TRADITION UND AUFTRAG
Wir sollten herausfinden,
von wem wir reden,
wenn wir ,Ich‘ sagen.
Wolf Büntig
Dr. med. Wolf E. Büntig († 14. August 2021)
Im August 2021 verstarb Dr. med. Wolf Büntig, Gründer und bis zu seinem Lebensende Leiter von ZIST, im Kreise seiner Familie in ZIST.
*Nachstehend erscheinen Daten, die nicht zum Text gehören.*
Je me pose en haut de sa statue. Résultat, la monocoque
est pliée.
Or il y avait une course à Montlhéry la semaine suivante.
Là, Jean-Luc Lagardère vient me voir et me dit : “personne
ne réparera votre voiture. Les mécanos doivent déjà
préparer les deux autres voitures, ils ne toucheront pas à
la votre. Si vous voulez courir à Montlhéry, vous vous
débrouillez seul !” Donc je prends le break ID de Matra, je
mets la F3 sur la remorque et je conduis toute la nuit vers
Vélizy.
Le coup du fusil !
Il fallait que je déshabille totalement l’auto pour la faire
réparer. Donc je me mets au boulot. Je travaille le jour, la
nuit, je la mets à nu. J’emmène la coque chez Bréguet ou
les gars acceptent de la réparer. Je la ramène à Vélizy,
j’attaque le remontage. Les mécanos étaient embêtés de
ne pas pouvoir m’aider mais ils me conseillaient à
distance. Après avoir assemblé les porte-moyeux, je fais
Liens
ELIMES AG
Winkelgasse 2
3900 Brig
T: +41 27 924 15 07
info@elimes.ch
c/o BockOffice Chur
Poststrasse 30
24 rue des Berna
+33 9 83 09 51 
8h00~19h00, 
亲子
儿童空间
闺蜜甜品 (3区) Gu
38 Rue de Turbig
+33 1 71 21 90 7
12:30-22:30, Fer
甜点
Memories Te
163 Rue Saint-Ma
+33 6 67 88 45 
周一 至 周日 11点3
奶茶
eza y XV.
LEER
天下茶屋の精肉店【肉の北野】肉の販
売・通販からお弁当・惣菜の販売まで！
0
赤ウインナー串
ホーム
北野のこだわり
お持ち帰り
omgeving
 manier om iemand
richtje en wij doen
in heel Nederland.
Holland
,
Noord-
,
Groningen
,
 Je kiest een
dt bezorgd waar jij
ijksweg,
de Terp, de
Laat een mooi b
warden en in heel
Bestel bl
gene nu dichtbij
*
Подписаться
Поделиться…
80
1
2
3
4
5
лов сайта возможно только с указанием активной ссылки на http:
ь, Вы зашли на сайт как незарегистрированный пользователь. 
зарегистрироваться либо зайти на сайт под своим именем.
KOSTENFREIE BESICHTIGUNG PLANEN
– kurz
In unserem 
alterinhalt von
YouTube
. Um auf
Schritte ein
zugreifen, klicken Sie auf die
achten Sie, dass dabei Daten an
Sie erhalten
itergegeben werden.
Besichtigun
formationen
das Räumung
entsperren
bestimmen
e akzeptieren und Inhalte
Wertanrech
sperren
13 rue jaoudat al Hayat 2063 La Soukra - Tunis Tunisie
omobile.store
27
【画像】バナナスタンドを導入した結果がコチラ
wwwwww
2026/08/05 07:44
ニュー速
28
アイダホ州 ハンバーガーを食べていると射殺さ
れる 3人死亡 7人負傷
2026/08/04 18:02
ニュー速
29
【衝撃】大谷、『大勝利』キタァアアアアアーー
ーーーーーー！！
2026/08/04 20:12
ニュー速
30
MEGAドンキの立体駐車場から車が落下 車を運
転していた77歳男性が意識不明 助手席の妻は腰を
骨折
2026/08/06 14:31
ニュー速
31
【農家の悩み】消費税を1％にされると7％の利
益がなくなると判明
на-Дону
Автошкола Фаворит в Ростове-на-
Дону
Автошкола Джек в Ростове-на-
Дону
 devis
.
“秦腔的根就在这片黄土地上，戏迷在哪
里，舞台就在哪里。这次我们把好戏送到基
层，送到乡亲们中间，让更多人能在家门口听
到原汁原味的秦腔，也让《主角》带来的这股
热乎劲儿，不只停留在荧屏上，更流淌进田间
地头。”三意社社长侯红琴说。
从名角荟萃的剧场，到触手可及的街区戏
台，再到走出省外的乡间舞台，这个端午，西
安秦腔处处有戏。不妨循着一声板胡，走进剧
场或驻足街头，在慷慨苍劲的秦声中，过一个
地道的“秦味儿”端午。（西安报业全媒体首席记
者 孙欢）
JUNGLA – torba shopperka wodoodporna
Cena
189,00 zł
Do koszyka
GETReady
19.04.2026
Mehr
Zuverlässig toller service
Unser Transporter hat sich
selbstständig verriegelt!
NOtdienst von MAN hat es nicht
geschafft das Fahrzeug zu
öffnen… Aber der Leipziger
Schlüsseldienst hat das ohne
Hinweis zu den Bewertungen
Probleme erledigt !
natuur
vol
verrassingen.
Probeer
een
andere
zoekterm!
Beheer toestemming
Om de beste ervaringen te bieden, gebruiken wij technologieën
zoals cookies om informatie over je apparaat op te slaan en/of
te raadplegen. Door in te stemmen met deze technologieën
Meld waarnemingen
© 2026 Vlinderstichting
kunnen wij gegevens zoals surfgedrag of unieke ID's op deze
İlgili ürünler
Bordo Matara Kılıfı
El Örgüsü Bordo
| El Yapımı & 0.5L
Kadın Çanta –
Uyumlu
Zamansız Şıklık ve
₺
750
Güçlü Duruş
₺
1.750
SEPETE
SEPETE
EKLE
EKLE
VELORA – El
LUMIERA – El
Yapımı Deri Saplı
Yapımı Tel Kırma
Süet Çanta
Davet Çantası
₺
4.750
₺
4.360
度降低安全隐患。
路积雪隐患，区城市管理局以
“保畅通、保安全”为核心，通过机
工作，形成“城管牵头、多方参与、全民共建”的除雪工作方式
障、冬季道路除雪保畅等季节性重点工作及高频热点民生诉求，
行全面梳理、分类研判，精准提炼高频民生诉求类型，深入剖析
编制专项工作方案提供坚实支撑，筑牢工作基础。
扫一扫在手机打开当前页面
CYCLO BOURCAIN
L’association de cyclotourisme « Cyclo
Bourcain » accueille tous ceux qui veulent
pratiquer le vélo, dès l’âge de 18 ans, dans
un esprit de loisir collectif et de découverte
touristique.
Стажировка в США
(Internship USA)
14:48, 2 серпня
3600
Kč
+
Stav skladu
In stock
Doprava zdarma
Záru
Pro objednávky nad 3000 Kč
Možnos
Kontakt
Hier sehen Sie ein kleines Video zum Gedenken an Wolf sowie ein Gedicht Wolfs, das ihm sehr am Herzen gelegen hat. Außerdem haben Sie Einsicht in das Kondolenzbuch.
Standing at the sea-shore
I cannot tell
where the river ends and
the ocean begins
And I wonder
What may these waters
connecting source with sea
know of clouds
Am Meeresufer stehend
Kann ich nicht sagen
Wo der Fluss endet
Und der Ozean beginnt
Und mich nimmt wunder
Was mag wohl dieser Strom
Der Quell mit Meer verbindet
Von Wolken wissen
Wolf Büntig
Kondolenzbuch für Wolf Büntig
Ohne ihn zuvor gesehen zu haben, wurde er mir, seine Stimme, seine Art, Menschen zu erkennen und zu finden, sehr vertraut. So vertraut, dass ich ihm irgendwann, vom eigenen Mut selber überrascht, die Frage gestellt habe, ob ich seine Biografie schreiben dürfe. Es kam zu unserer zweiten Begegnung. Ein leichter, wunderschöner Sommertag im ZIST. Dabei hatte ich eines meiner Bücher als 'Nachweis', hab mich darauf berufen, dass ich ja auch Literaturwissenschaftlerin sei, also schreiben könne... Er hat mir konzentriert zugehört, geschmunzelt, gemeint, er würde darüber nachdenken.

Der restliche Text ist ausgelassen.